Monday, 22 December 2008

217. Franz Schubert - Symphony no. 5 (1816)


















Recording

Title: Symphonien nos. 5 & 9
Performers: Bavarian Radio Symphony Orchestra
Director: Eugen Jochum
Year: 1957
Length: 40 minutes

Review

This is the first Schubert symphony on the list and it is also a lovely one. Schubert by putting aside all instruments which make harsh sounds, from timpani to brass makes a whole work of delightful lightness.

It is easy to see Schubert as a continuation of Beethoven when it comes to symphonic music, but his bucolic strain is much stronger than that in Beethoven. This symphony is a complete delight particularly the two first movements.

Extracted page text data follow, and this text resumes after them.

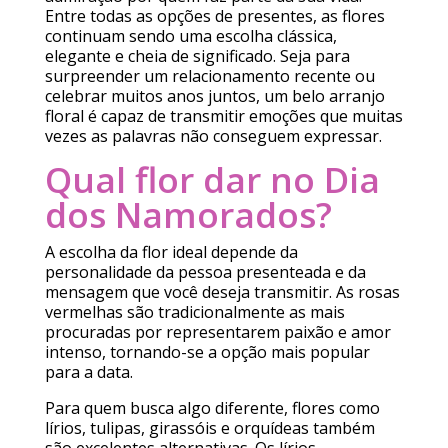
Entre todas as opções de presentes, as flores
continuam sendo uma escolha clássica,
elegante e cheia de significado. Seja para
surpreender um relacionamento recente ou
celebrar muitos anos juntos, um belo arranjo
floral é capaz de transmitir emoções que muitas
vezes as palavras não conseguem expressar.
Qual flor dar no Dia
dos Namorados?
A escolha da flor ideal depende da
personalidade da pessoa presenteada e da
mensagem que você deseja transmitir. As rosas
vermelhas são tradicionalmente as mais
procuradas por representarem paixão e amor
intenso, tornando-se a opção mais popular
para a data.
Para quem busca algo diferente, flores como
lírios, tulipas, girassóis e orquídeas também
são excelentes alternativas. Os lírios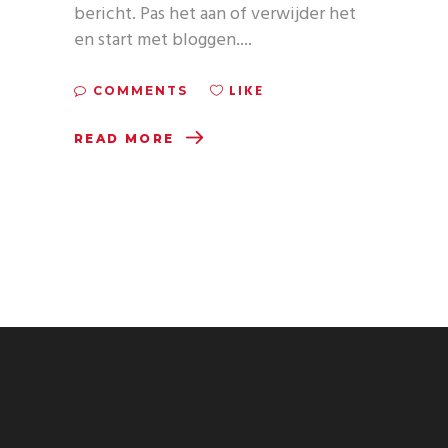
bericht. Pas het aan of verwijder het
en start met bloggen.
LIKE
COMMENTS
READ MORE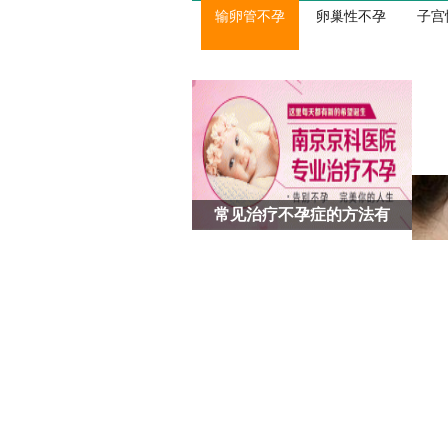
输卵管不孕
卵巢性不孕
子宫
常见治疗不孕症的方法有
高龄女性如何预防不孕症
导致不孕的病因有哪些
常用治疗女性不孕症的方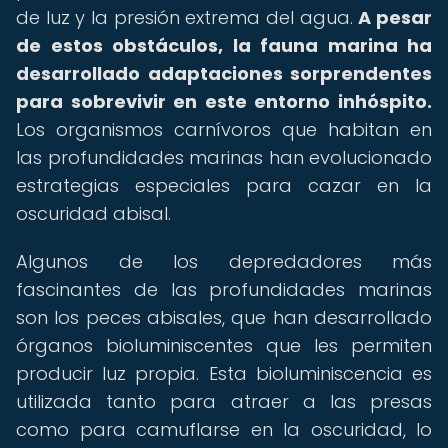
de luz y la presión extrema del agua.
A pesar
de estos obstáculos, la fauna marina ha
desarrollado adaptaciones sorprendentes
para sobrevivir en este entorno inhóspito.
Los organismos carnívoros que habitan en
las profundidades marinas han evolucionado
estrategias especiales para cazar en la
oscuridad abisal.
Algunos de los depredadores más
fascinantes de las profundidades marinas
son los peces abisales, que han desarrollado
órganos bioluminiscentes que les permiten
producir luz propia. Esta bioluminiscencia es
utilizada tanto para atraer a las presas
como para camuflarse en la oscuridad, lo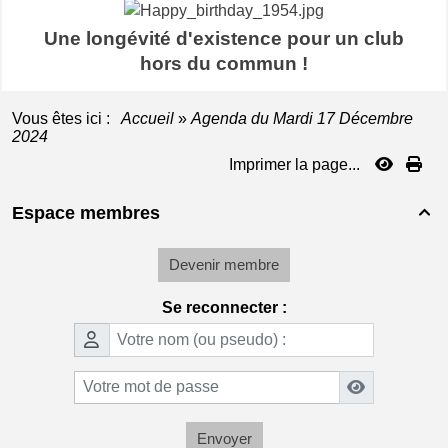
Une longévité d'existence pour un club
hors du commun !
Vous êtes ici :
Accueil
»
Agenda du
Mardi 17 Décembre
2024
Imprimer la page...
Espace membres

Devenir membre
Se reconnecter :
Envoyer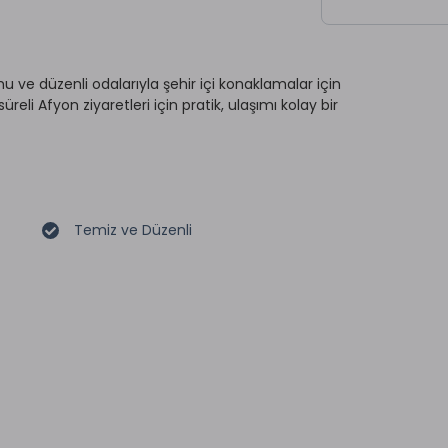
 ve düzenli odalarıyla şehir içi konaklamalar için
süreli Afyon ziyaretleri için pratik, ulaşımı kolay bir
Temiz ve Düzenli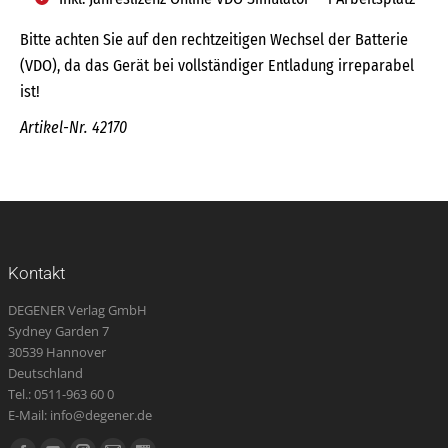
Bitte achten Sie auf den rechtzeitigen Wechsel der Batterie
(VDO), da das Gerät bei vollständiger Entladung irreparabel
ist!
Artikel-Nr. 42170
Kontakt
DEGENER Verlag GmbH
Sydney Garden 7
30539 Hannover
Deutschland
Tel.: 0511-963 60 0
E-Mail: info@degener.de
Finden Sie uns auf: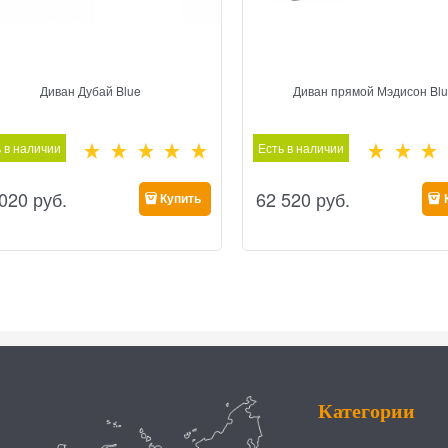
Диван Дубай Blue
Диван прямой Мэдисон Bl
 в наличии
Есть в наличии
 020
 руб.
62 520
 руб.
Купить
Категории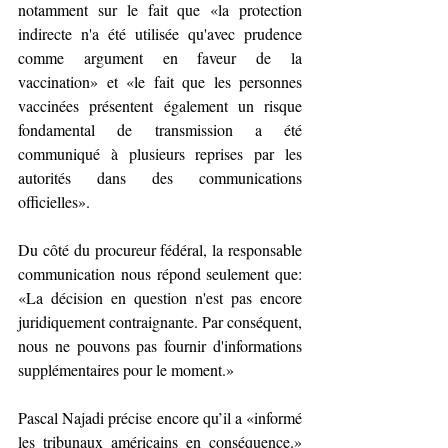
notamment sur le fait que «la protection 
indirecte n'a été utilisée qu'avec prudence 
comme argument en faveur de la 
vaccination» et «le fait que les personnes 
vaccinées présentent également un risque 
fondamental de transmission a été 
communiqué à plusieurs reprises par les 
autorités dans des communications 
officielles».
Du côté du procureur fédéral, la responsable 
communication nous répond seulement que: 
«La décision en question n'est pas encore 
juridiquement contraignante. Par conséquent, 
nous ne pouvons pas fournir d'informations 
supplémentaires pour le moment.»
Pascal Najadi précise encore qu’il a «informé 
les tribunaux américains en conséquence.» 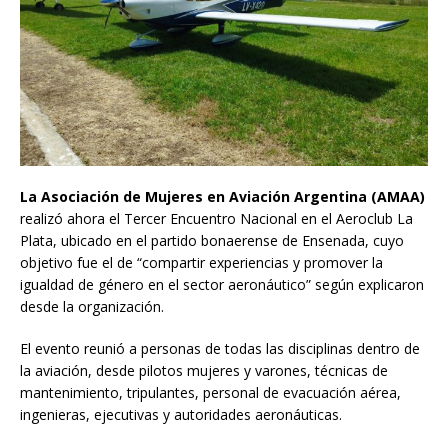
La Asociación de Mujeres en Aviación Argentina (AMAA)
realizó ahora el Tercer Encuentro Nacional en el Aeroclub La
Plata, ubicado en el partido bonaerense de Ensenada, cuyo
objetivo fue el de “compartir experiencias y promover la
igualdad de género en el sector aeronáutico” según explicaron
desde la organización.
El evento reunió a personas de todas las disciplinas dentro de
la aviación, desde pilotos mujeres y varones, técnicas de
mantenimiento, tripulantes, personal de evacuación aérea,
ingenieras, ejecutivas y autoridades aeronáuticas.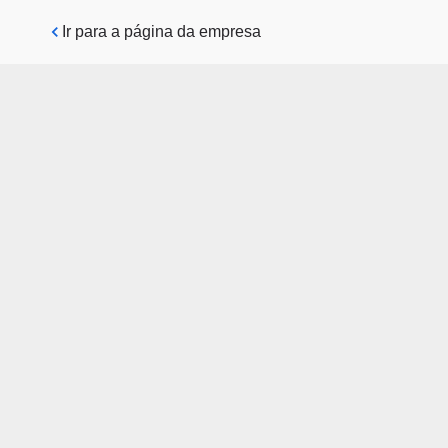
Pular para o conteúdo principal
Ir para a página da empresa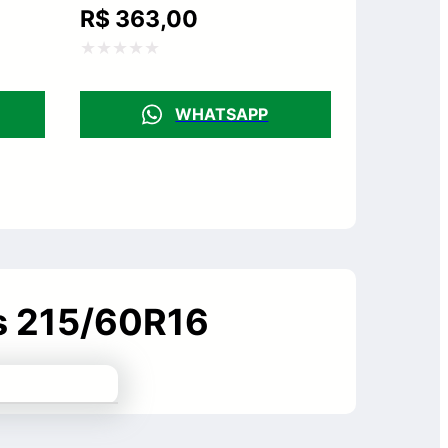
R$
363,00
Avaliação
0
WHATSAPP
de
5
us 215/60R16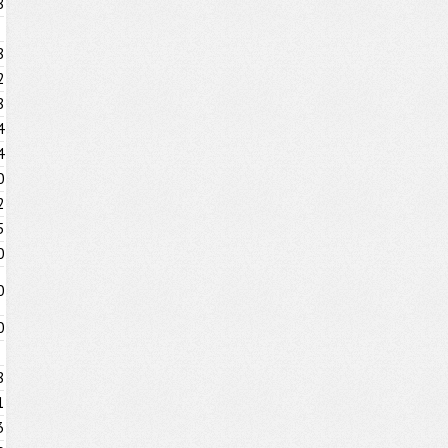
8
8
2
8
4
4
0
2
5
0
0
0
8
1
3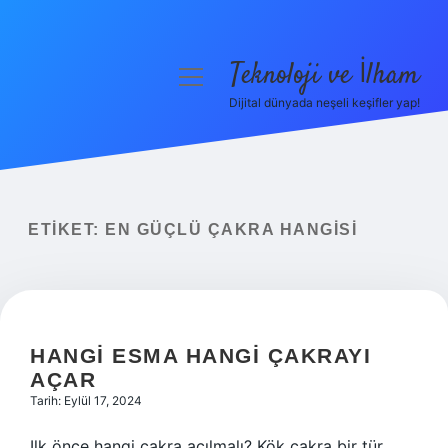
Teknoloji ve İlham
menüyü
aç
Dijital dünyada neşeli keşifler yap!
Anasayfa
Gizlilik Politikası
Yasal Uyarı
ETIKET:
EN GÜÇLÜ ÇAKRA HANGISI
Hakkımızda
HANGI ESMA HANGI ÇAKRAYI
AÇAR
Tarih: Eylül 17, 2024
Ilk önce hangi çakra açılmalı? Kök çakra bir tür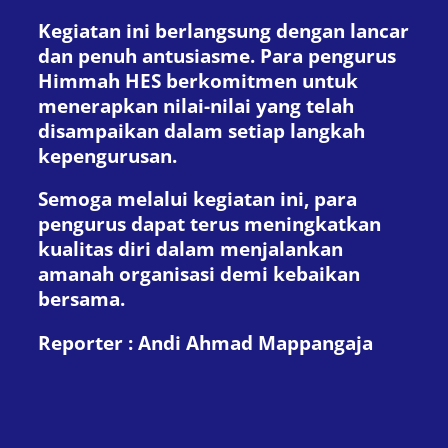
Kegiatan ini berlangsung dengan lancar
dan penuh antusiasme. Para pengurus
Himmah HES berkomitmen untuk
menerapkan nilai-nilai yang telah
disampaikan dalam setiap langkah
kepengurusan.
Semoga melalui kegiatan ini, para
pengurus dapat terus meningkatkan
kualitas diri dalam menjalankan
amanah organisasi demi kebaikan
bersama.
Reporter : Andi Ahmad Mappangaja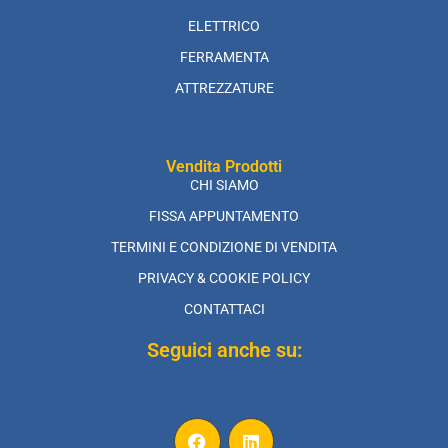
ELETTRICO
FERRAMENTA
ATTREZZATURE
Vendita Prodotti
CHI SIAMO
FISSA APPUNTAMENTO
TERMINI E CONDIZIONE DI VENDITA
PRIVACY & COOKIE POLICY
CONTATTACI
Seguici anche su: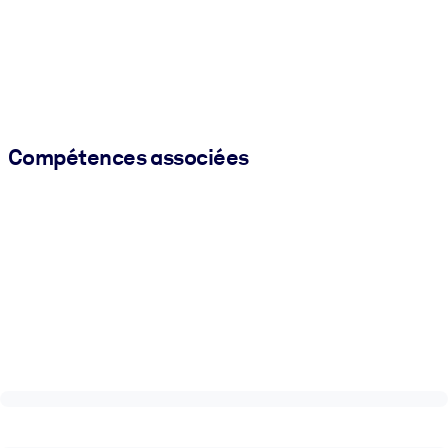
Compétences associées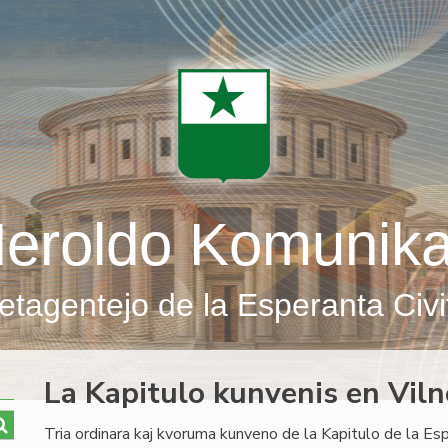
eroldo Komunik
etagentejo de la Esperanta Civi
La Kapitulo kunvenis en Viln
Tria ordinara kaj kvoruma kunveno de la Kapitulo de la Es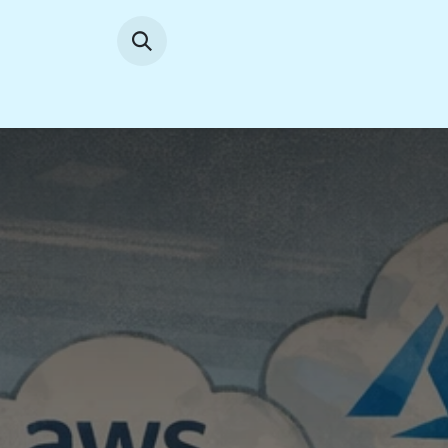
Se rendre au contenu
Accueil
News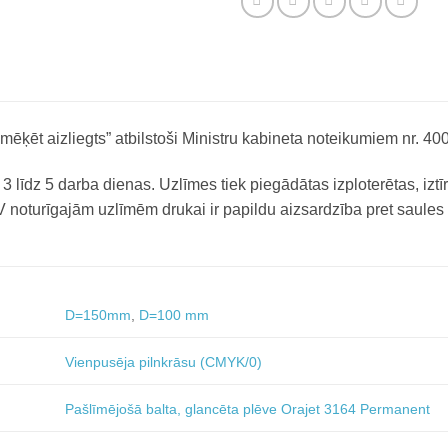
ēķēt aizliegts” atbilstoši Ministru kabineta noteikumiem nr. 400
 līdz 5 darba dienas. Uzlīmes tiek piegādātas izploterētas, iztīr
 noturīgajām uzlīmēm drukai ir papildu aizsardzība pret saules
D=150mm
,
D=100 mm
Vienpusēja pilnkrāsu (CMYK/0)
Pašlīmējošā balta, glancēta plēve Orajet 3164 Permanent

The famous first movement is playful and catchy and the second is a long movement of immense melodic beauty. Slow and romantic without being maudlin, it invokes a sense of bucolic peace. And Schubert was only 19!

Final Grade

9/10

Trivia

From Wikipedia:

Scored for a pair of each woodwind instrument, except clarinet, along with two horns in B♭ and E♭ and strings, the instrumentation is light as clarinets, trumpets and timpani are not called for. The first movement is a slightly unusual sonata form since the recapitulation begins, as in the first movement of Mozart’s sonata facile, in the subdominant, not in the main key of the piece as is more usual.